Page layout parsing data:
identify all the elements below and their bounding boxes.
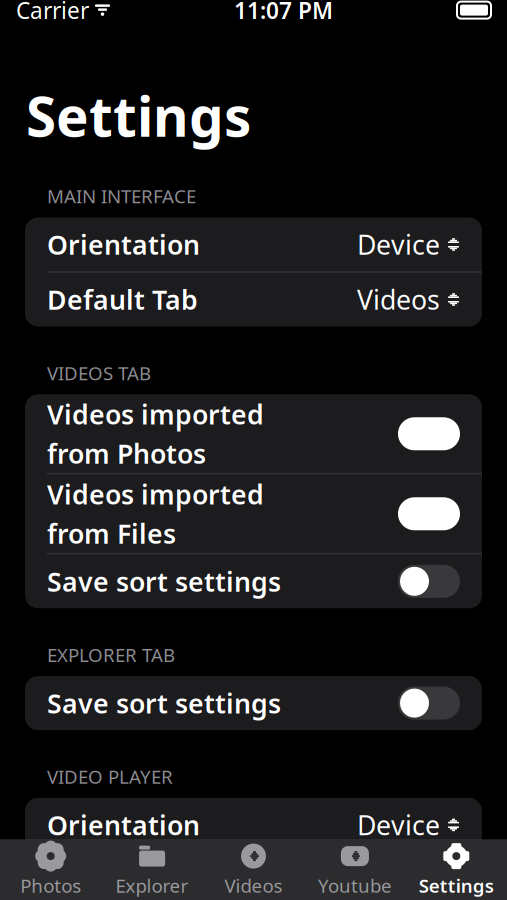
button[interactable]: Videos imported — [25, 394, 482, 473]
button[interactable]: Save sort settings — [25, 676, 482, 730]
button[interactable]: Youtube — [304, 842, 406, 898]
staticText: 11:07 PM — [234, 0, 333, 25]
staticText: from Photos — [47, 436, 206, 471]
staticText: Videos — [224, 873, 282, 898]
staticText: Carrier — [16, 0, 89, 25]
button[interactable]: Orientation — [25, 218, 482, 272]
staticText: Photos — [20, 873, 81, 898]
staticText: Orientation — [47, 227, 200, 262]
staticText: Orientation — [47, 807, 200, 843]
button[interactable]: Default Tab — [25, 272, 482, 326]
staticText: Save sort settings — [47, 685, 281, 721]
button[interactable]: Videos imported — [25, 474, 482, 553]
staticText: Settings — [419, 873, 494, 898]
staticText: Videos — [357, 282, 440, 317]
staticText: Save sort settings — [47, 564, 281, 599]
staticText: Device — [357, 807, 440, 843]
staticText: VIDEOS TAB — [47, 360, 151, 385]
button[interactable]: Orientation — [25, 798, 482, 852]
staticText: Explorer — [116, 873, 189, 898]
staticText: Videos imported — [47, 476, 264, 512]
staticText: Settings — [26, 79, 251, 152]
button[interactable]: Autoplay — [25, 853, 482, 900]
button[interactable]: Save sort settings — [25, 554, 482, 608]
staticText: VIDEO PLAYER — [47, 764, 173, 789]
staticText: Autoplay — [47, 862, 165, 898]
button[interactable]: Explorer — [101, 842, 203, 898]
staticText: Device — [357, 227, 440, 262]
button[interactable]: Videos — [203, 842, 304, 898]
staticText: MAIN INTERFACE — [47, 184, 196, 208]
staticText: EXPLORER TAB — [47, 642, 175, 667]
staticText: Default Tab — [47, 282, 198, 317]
button[interactable]: Photos — [0, 842, 101, 898]
button[interactable]: Settings — [406, 842, 507, 898]
staticText: Youtube — [318, 873, 392, 898]
staticText: from Files — [47, 516, 176, 551]
staticText: Videos imported — [47, 396, 264, 432]
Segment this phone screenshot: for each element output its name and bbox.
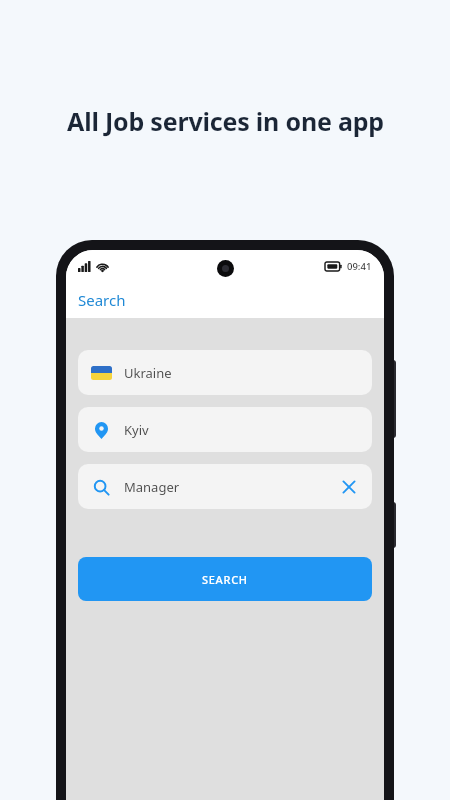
button[interactable]: Ukraine bbox=[78, 350, 372, 395]
button[interactable]: Clear search text bbox=[338, 476, 360, 498]
button[interactable]: Manager bbox=[78, 464, 372, 509]
staticText: Manager bbox=[124, 478, 180, 496]
staticText: SEARCH bbox=[202, 572, 248, 587]
staticText: Ukraine bbox=[124, 364, 172, 382]
staticText: Kyiv bbox=[124, 421, 149, 439]
staticText: Search bbox=[78, 290, 126, 310]
staticText: 09:41 bbox=[347, 260, 372, 273]
button[interactable]: SEARCH bbox=[78, 557, 372, 601]
staticText: All Job services in one app bbox=[67, 104, 384, 138]
button[interactable]: Kyiv bbox=[78, 407, 372, 452]
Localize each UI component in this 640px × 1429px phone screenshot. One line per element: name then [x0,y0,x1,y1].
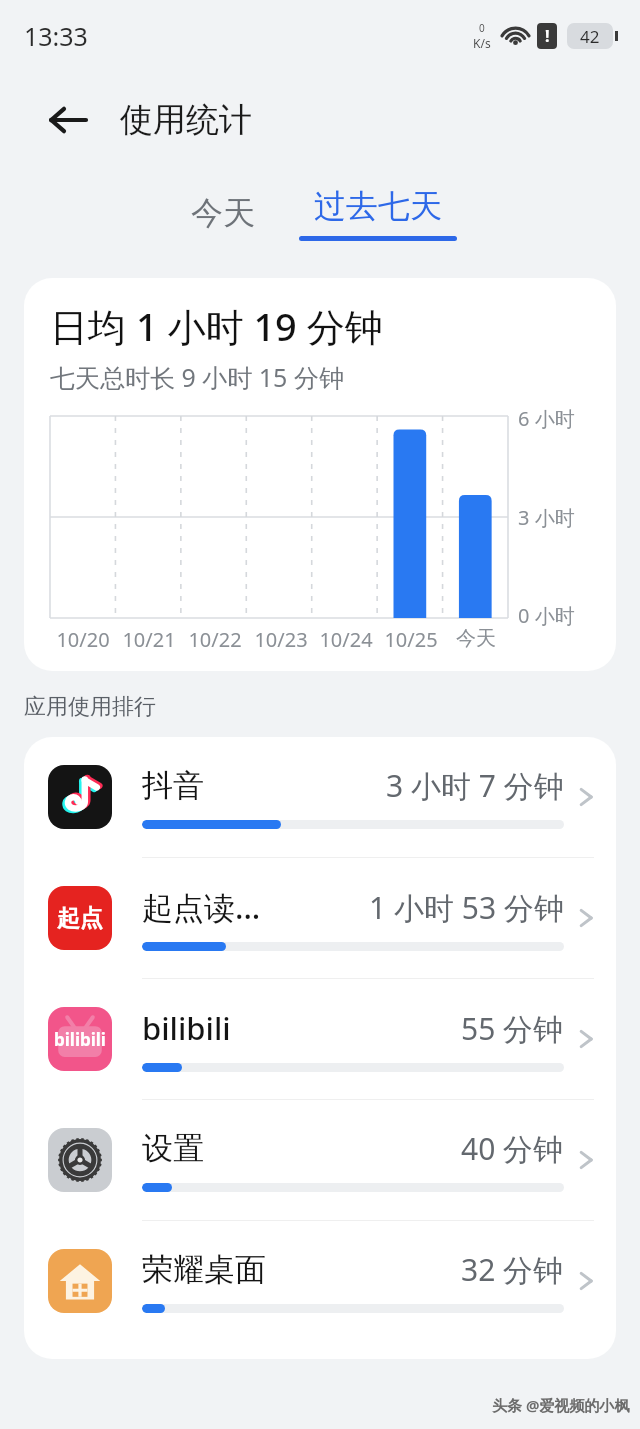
staticText: 今天 [191,193,255,233]
staticText: 10/23 [254,626,308,653]
staticText: 10/20 [56,626,110,653]
staticText: 10/25 [384,626,438,653]
staticText: ! [545,25,550,47]
staticText: 40 分钟 [461,1128,564,1169]
button[interactable]: 过去七天 [289,186,467,241]
button[interactable]: bilibili [24,978,616,1099]
staticText: 0 [479,21,485,35]
staticText: 使用统计 [120,99,252,141]
button[interactable]: Back [40,92,96,148]
staticText: 0 小时 [518,602,575,629]
staticText: 3 小时 [518,504,575,531]
button[interactable]: 今天 [173,185,273,241]
button[interactable]: 抖音 [24,737,616,857]
staticText: 6 小时 [518,405,575,432]
staticText: 13:33 [24,19,88,53]
button[interactable]: 设置 [24,1099,616,1220]
staticText: 应用使用排行 [24,693,156,721]
staticText: 头条 @爱视频的小枫 [492,1395,630,1415]
staticText: 七天总时长 9 小时 15 分钟 [50,360,344,394]
staticText: 荣耀桌面 [142,1250,266,1289]
staticText: 设置 [142,1129,204,1168]
staticText: 10/22 [188,626,242,653]
button[interactable]: 日均 1 小时 19 分钟 [24,278,616,671]
staticText: 起点 [57,904,103,933]
staticText: 55 分钟 [461,1008,564,1049]
staticText: 1 小时 53 分钟 [369,887,564,928]
staticText: bilibili [142,1007,231,1049]
staticText: 10/21 [122,626,176,653]
staticText: bilibili [54,1028,106,1051]
staticText: 过去七天 [314,186,442,226]
staticText: 42 [580,25,600,48]
staticText: 日均 1 小时 19 分钟 [50,300,383,352]
staticText: 3 小时 7 分钟 [386,765,564,806]
button[interactable]: 起点 [24,857,616,978]
button[interactable]: 荣耀桌面 [24,1220,616,1341]
staticText: 起点读... [142,886,261,928]
staticText: 今天 [456,626,496,651]
staticText: 抖音 [142,766,204,805]
staticText: K/s [473,35,491,51]
staticText: 10/24 [319,626,373,653]
staticText: 32 分钟 [461,1249,564,1290]
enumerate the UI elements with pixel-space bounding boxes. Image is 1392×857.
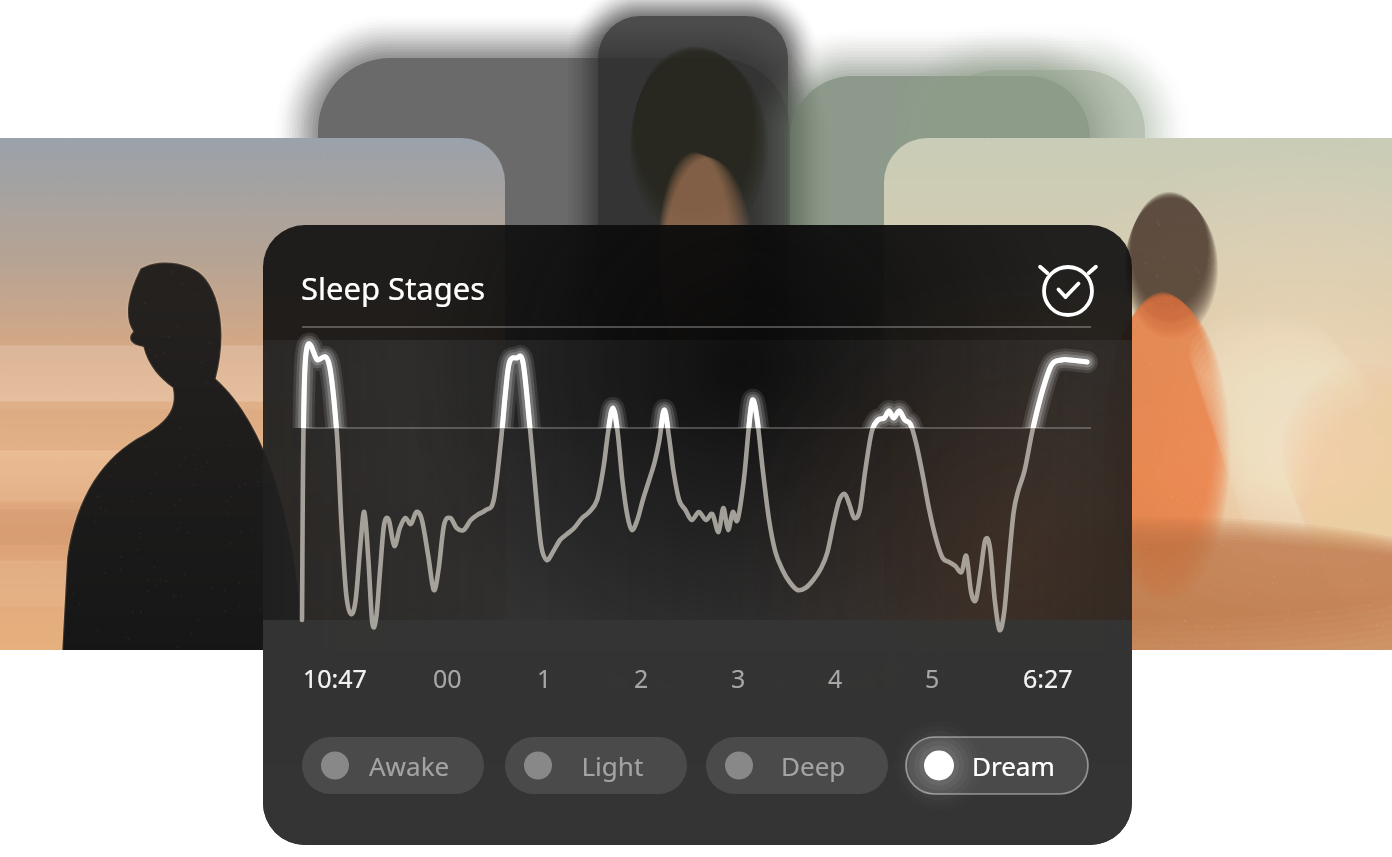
button[interactable]: Light [505, 737, 687, 794]
button[interactable]: Dream [906, 737, 1088, 794]
button[interactable]: Sleep Stages chart [263, 225, 1132, 845]
button[interactable]: Awake [302, 737, 484, 794]
button[interactable]: Alarm [1040, 263, 1098, 321]
button[interactable]: Deep [706, 737, 888, 794]
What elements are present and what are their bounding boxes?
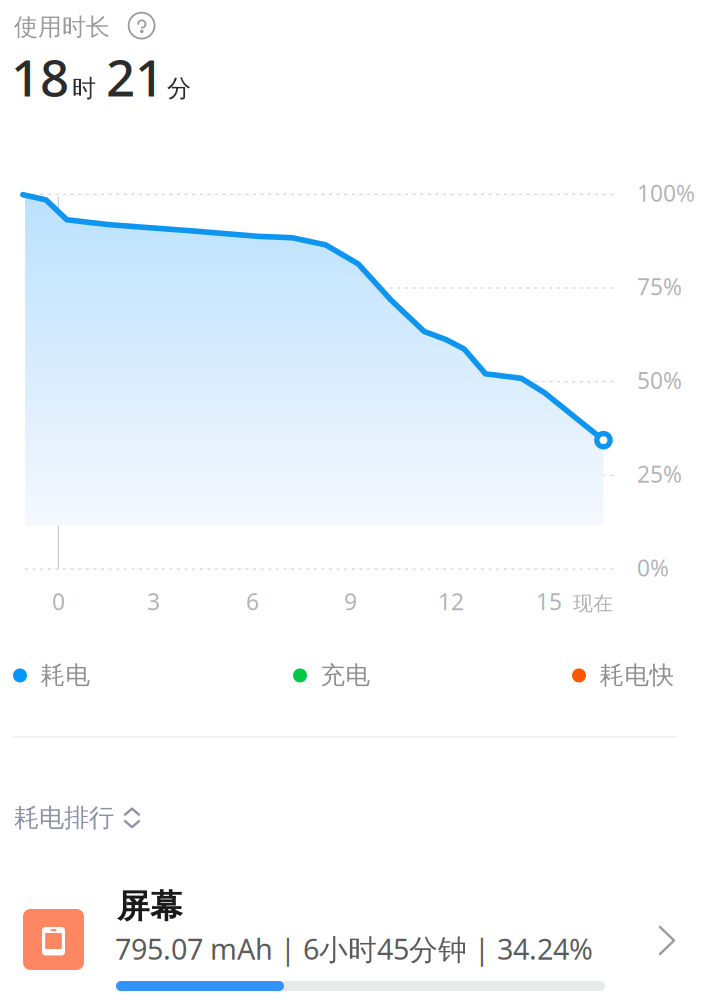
staticText: 15 <box>536 586 562 617</box>
staticText: 18 <box>11 42 69 112</box>
staticText: 耗电快 <box>600 660 674 691</box>
staticText: 3 <box>147 586 160 617</box>
staticText: 屏幕 <box>117 886 183 927</box>
staticText: 现在 <box>573 591 613 616</box>
staticText: 0 <box>52 586 65 617</box>
staticText: 耗电排行 <box>14 802 114 834</box>
staticText: 50% <box>637 365 682 396</box>
staticText: 100% <box>637 177 695 208</box>
staticText: 时 <box>72 73 96 104</box>
staticText: 75% <box>637 271 682 302</box>
staticText: 分 <box>167 73 191 104</box>
button[interactable]: 帮助 <box>129 13 155 39</box>
staticText: 795.07 mAh | 6小时45分钟 | 34.24% <box>115 929 593 968</box>
staticText: 12 <box>438 586 464 617</box>
staticText: 21 <box>106 42 164 112</box>
button[interactable]: 屏幕 <box>0 0 705 1000</box>
staticText: 使用时长 <box>14 12 110 42</box>
staticText: 9 <box>344 586 357 617</box>
staticText: 6 <box>246 586 259 617</box>
staticText: 耗电 <box>40 660 90 691</box>
staticText: 0% <box>637 552 669 583</box>
staticText: 充电 <box>320 660 370 691</box>
button[interactable]: 耗电排行 <box>14 802 139 834</box>
staticText: 25% <box>637 458 682 490</box>
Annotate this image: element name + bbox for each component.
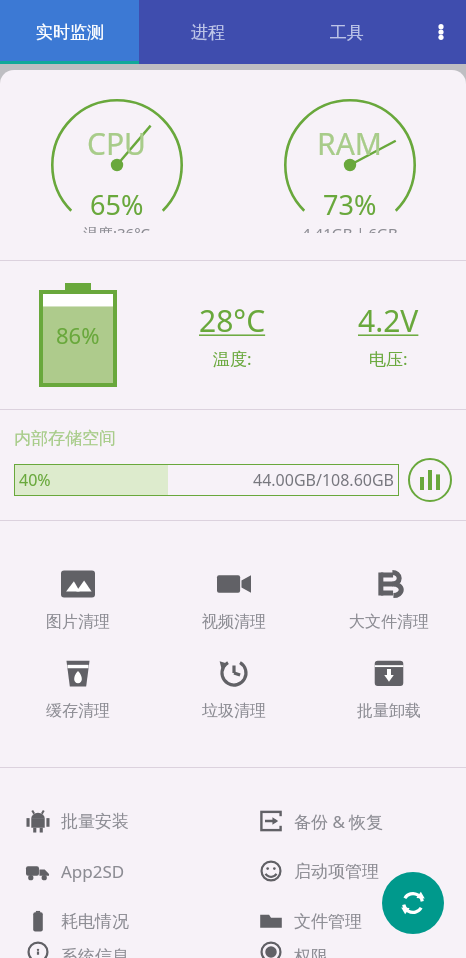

**Task requirements:** Reproduce every line in the data that has the word "Ukraine" in it.

**Written response:**
button[interactable]: Ukraine bbox=[78, 350, 372, 395]
staticText: Ukraine bbox=[124, 364, 172, 382]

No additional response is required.